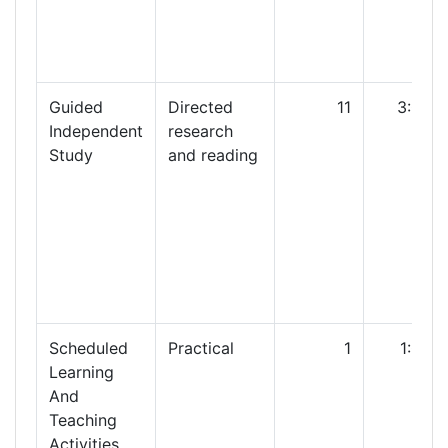
Guided
Directed
11
3:00
Independent
research
Study
and reading
Scheduled
Practical
1
1:00
Learning
And
Teaching
Activities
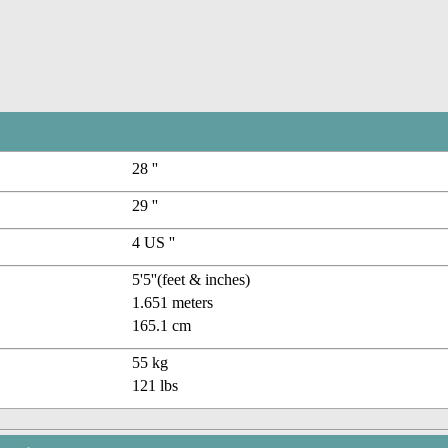
28 ''
29 ''
4 US ''
5'5''(feet & inches)
1.651 meters
165.1 cm
55 kg
121 lbs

- **Exercise details**:
The lines from the one with "Independent" to the end of the data above should be retyped exactly, both ends included, and pictures are to be left out.

- **Expected output**:
Independent
research
Study
and reading
Scheduled
Practical
1
1:00
Learning
And
Teaching
Activities
28 ''
29 ''
4 US ''
5'5''(feet & inches)
1.651 meters
165.1 cm
55 kg
121 lbs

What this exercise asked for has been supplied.